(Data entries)

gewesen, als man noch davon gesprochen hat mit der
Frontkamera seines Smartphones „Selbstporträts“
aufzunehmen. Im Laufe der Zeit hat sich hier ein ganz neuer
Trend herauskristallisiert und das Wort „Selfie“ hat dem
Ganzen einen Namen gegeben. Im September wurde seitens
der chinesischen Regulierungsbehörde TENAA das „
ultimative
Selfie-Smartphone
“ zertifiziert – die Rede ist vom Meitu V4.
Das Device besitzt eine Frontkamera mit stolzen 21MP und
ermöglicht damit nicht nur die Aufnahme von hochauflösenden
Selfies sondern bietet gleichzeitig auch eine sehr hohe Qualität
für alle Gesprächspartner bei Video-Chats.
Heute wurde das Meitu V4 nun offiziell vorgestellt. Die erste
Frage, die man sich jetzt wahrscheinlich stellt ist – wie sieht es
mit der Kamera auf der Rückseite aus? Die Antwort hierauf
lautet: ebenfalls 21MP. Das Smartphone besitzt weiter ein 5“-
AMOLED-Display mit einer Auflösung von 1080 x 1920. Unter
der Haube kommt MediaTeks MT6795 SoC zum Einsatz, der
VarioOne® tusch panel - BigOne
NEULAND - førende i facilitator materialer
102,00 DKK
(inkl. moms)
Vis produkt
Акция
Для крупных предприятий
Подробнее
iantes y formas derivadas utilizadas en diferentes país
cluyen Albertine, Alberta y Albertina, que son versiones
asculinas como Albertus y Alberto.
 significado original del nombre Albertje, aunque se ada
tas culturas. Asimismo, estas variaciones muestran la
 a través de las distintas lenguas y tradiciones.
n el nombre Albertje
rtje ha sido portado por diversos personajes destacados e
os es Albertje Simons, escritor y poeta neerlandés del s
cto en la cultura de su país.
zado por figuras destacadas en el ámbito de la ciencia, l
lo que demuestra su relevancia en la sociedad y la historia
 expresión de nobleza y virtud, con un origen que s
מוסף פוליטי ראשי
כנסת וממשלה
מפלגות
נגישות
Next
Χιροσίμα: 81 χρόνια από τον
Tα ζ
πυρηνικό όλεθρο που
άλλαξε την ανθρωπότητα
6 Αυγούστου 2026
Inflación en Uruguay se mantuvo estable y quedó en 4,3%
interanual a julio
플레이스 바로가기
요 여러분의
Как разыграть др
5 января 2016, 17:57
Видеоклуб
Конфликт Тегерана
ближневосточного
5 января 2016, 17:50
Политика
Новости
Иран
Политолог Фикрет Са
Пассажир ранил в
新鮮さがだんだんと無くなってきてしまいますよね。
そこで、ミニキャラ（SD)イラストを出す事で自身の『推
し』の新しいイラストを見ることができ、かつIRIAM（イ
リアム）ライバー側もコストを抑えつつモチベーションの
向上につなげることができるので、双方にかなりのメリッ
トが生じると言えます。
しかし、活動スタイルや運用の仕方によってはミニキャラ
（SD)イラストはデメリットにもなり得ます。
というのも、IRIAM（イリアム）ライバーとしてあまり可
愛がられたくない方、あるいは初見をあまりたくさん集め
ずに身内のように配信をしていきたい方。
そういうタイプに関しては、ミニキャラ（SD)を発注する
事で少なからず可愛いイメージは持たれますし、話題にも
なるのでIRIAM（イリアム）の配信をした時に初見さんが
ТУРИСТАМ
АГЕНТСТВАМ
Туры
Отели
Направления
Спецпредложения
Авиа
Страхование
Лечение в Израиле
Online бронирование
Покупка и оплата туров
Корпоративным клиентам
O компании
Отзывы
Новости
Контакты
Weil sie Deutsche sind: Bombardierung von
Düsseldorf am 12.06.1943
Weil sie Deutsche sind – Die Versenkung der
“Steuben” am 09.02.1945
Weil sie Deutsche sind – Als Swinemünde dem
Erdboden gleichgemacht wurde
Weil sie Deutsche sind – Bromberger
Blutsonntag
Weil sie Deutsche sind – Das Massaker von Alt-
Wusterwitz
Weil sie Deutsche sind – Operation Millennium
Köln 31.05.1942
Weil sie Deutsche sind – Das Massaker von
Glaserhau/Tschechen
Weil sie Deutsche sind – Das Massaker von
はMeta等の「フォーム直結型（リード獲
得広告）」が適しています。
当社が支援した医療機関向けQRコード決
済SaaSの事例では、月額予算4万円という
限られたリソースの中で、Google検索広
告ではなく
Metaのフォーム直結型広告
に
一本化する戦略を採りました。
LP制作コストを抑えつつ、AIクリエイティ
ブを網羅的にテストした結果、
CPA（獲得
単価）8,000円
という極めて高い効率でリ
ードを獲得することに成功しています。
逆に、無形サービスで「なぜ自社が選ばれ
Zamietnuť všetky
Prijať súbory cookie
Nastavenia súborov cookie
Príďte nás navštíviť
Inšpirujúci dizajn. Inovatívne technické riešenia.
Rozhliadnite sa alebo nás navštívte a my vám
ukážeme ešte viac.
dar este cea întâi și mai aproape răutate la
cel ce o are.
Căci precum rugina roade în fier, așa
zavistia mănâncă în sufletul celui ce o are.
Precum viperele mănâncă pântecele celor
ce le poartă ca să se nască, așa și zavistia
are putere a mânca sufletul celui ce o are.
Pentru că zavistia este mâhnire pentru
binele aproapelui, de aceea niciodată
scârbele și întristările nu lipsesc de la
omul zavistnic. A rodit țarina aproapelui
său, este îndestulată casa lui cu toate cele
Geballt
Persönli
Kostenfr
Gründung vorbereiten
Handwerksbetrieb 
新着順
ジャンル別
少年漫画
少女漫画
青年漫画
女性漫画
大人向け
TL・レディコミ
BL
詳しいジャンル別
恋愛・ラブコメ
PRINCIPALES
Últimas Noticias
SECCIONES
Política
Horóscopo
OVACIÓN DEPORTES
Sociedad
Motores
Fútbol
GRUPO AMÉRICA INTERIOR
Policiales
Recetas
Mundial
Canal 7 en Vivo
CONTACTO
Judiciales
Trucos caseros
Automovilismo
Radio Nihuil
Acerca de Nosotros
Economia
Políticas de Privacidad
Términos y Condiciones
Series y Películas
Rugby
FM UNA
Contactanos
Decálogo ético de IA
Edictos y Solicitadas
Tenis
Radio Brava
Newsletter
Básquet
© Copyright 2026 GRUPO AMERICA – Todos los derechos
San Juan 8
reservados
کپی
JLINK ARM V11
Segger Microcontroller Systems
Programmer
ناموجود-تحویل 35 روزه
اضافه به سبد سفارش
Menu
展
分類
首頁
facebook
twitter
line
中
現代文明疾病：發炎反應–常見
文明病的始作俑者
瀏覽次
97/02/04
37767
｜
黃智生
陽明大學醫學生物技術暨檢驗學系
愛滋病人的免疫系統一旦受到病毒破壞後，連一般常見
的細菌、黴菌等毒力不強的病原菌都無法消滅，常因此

- Prompt:
The records need to be copied exactly, with no line left out.

- Task result:
gewesen, als man noch davon gesprochen hat mit der
Frontkamera seines Smartphones „Selbstporträts“
aufzunehmen. Im Laufe der Zeit hat sich hier ein ganz neuer
Trend herauskristallisiert und das Wort „Selfie“ hat dem
Ganzen einen Namen gegeben. Im September wurde seitens
der chinesischen Regulierungsbehörde TENAA das „
ultimative
Selfie-Smartphone
“ zertifiziert – die Rede ist vom Meitu V4.
Das Device besitzt eine Frontkamera mit stolzen 21MP und
ermöglicht damit nicht nur die Aufnahme von hochauflösenden
Selfies sondern bietet gleichzeitig auch eine sehr hohe Qualität
für alle Gesprächspartner bei Video-Chats.
Heute wurde das Meitu V4 nun offiziell vorgestellt. Die erste
Frage, die man sich jetzt wahrscheinlich stellt ist – wie sieht es
mit der Kamera auf der Rückseite aus? Die Antwort hierauf
lautet: ebenfalls 21MP. Das Smartphone besitzt weiter ein 5“-
AMOLED-Display mit einer Auflösung von 1080 x 1920. Unter
der Haube kommt MediaTeks MT6795 SoC zum Einsatz, der
VarioOne® tusch panel - BigOne
NEULAND - førende i facilitator materialer
102,00 DKK
(inkl. moms)
Vis produkt
Акция
Для крупных предприятий
Подробнее
iantes y formas derivadas utilizadas en diferentes país
cluyen Albertine, Alberta y Albertina, que son versiones
asculinas como Albertus y Alberto.
 significado original del nombre Albertje, aunque se ada
tas culturas. Asimismo, estas variaciones muestran la
 a través de las distintas lenguas y tradiciones.
n el nombre Albertje
rtje ha sido portado por diversos personajes destacados e
os es Albertje Simons, escritor y poeta neerlandés del s
cto en la cultura de su país.
zado por figuras destacadas en el ámbito de la ciencia, l
lo que demuestra su relevancia en la sociedad y la historia
 expresión de nobleza y virtud, con un origen que s
מוסף פוליטי ראשי
כנסת וממשלה
מפלגות
נגישות
Next
Χιροσίμα: 81 χρόνια από τον
Tα ζ
πυρηνικό όλεθρο που
άλλαξε την ανθρωπότητα
6 Αυγούστου 2026
Inflación en Uruguay se mantuvo estable y quedó en 4,3%
interanual a julio
플레이스 바로가기
요 여러분의
Как разыграть др
5 января 2016, 17:57
Видеоклуб
Конфликт Тегерана
ближневосточного
5 января 2016, 17:50
Политика
Новости
Иран
Политолог Фикрет Са
Пассажир ранил в
新鮮さがだんだんと無くなってきてしまいますよね。
そこで、ミニキャラ（SD)イラストを出す事で自身の『推
し』の新しいイラストを見ることができ、かつIRIAM（イ
リアム）ライバー側もコストを抑えつつモチベーションの
向上につなげることができるので、双方にかなりのメリッ
トが生じると言えます。
しかし、活動スタイルや運用の仕方によってはミニキャラ
（SD)イラストはデメリットにもなり得ます。
というのも、IRIAM（イリアム）ライバーとしてあまり可
愛がられたくない方、あるいは初見をあまりたくさん集め
ずに身内のように配信をしていきたい方。
そういうタイプに関しては、ミニキャラ（SD)を発注する
事で少なからず可愛いイメージは持たれますし、話題にも
なるのでIRIAM（イリアム）の配信をした時に初見さんが
ТУРИСТАМ
АГЕНТСТВАМ
Туры
Отели
Направления
Спецпредложения
Авиа
Страхование
Лечение в Израиле
Online бронирование
Покупка и оплата туров
Корпоративным клиентам
O компании
Отзывы
Новости
Контакты
Weil sie Deutsche sind: Bombardierung von
Düsseldorf am 12.06.1943
Weil sie Deutsche sind – Die Versenkung der
“Steuben” am 09.02.1945
Weil sie Deutsche sind – Als Swinemünde dem
Erdboden gleichgemacht wurde
Weil sie Deutsche sind – Bromberger
Blutsonntag
Weil sie Deutsche sind – Das Massaker von Alt-
Wusterwitz
Weil sie Deutsche sind – Operation Millennium
Köln 31.05.1942
Weil sie Deutsche sind – Das Massaker von
Glaserhau/Tschechen
Weil sie Deutsche sind – Das Massaker von
はMeta等の「フォーム直結型（リード獲
得広告）」が適しています。
当社が支援した医療機関向けQRコード決
済SaaSの事例では、月額予算4万円という
限られたリソースの中で、Google検索広
告ではなく
Metaのフォーム直結型広告
に
一本化する戦略を採りました。
LP制作コストを抑えつつ、AIクリエイティ
ブを網羅的にテストした結果、
CPA（獲得
単価）8,000円
という極めて高い効率でリ
ードを獲得することに成功しています。
逆に、無形サービスで「なぜ自社が選ばれ
Zamietnuť všetky
Prijať súbory cookie
Nastavenia súborov cookie
Príďte nás navštíviť
Inšpirujúci dizajn. Inovatívne technické riešenia.
Rozhliadnite sa alebo nás navštívte a my vám
ukážeme ešte viac.
dar este cea întâi și mai aproape răutate la
cel ce o are.
Căci precum rugina roade în fier, așa
zavistia mănâncă în sufletul celui ce o are.
Precum viperele mănâncă pântecele celor
ce le poartă ca să se nască, așa și zavistia
are putere a mânca sufletul celui ce o are.
Pentru că zavistia este mâhnire pentru
binele aproapelui, de aceea niciodată
scârbele și întristările nu lipsesc de la
omul zavistnic. A rodit țarina aproapelui
său, este îndestulată casa lui cu toate cele
Geballt
Persönli
Kostenfr
Gründung vorbereiten
Handwerksbetrieb 
新着順
ジャンル別
少年漫画
少女漫画
青年漫画
女性漫画
大人向け
TL・レディコミ
BL
詳しいジャンル別
恋愛・ラブコメ
PRINCIPALES
Últimas Noticias
SECCIONES
Política
Horóscopo
OVACIÓN DEPORTES
Sociedad
Motores
Fútbol
GRUPO AMÉRICA INTERIOR
Policiales
Recetas
Mundial
Canal 7 en Vivo
CONTACTO
Judiciales
Trucos caseros
Automovilismo
Radio Nihuil
Acerca de Nosotros
Economia
Políticas de Privacidad
Términos y Condiciones
Series y Películas
Rugby
FM UNA
Contactanos
Decálogo ético de IA
Edictos y Solicitadas
Tenis
Radio Brava
Newsletter
Básquet
© Copyright 2026 GRUPO AMERICA – Todos los derechos
San Juan 8
reservados
کپی
JLINK ARM V11
Segger Microcontroller Systems
Programmer
ناموجود-تحویل 35 روزه
اضافه به سبد سفارش
Menu
展
分類
首頁
facebook
twitter
line
中
現代文明疾病：發炎反應–常見
文明病的始作俑者
瀏覽次
97/02/04
37767
｜
黃智生
陽明大學醫學生物技術暨檢驗學系
愛滋病人的免疫系統一旦受到病毒破壞後，連一般常見
的細菌、黴菌等毒力不強的病原菌都無法消滅，常因此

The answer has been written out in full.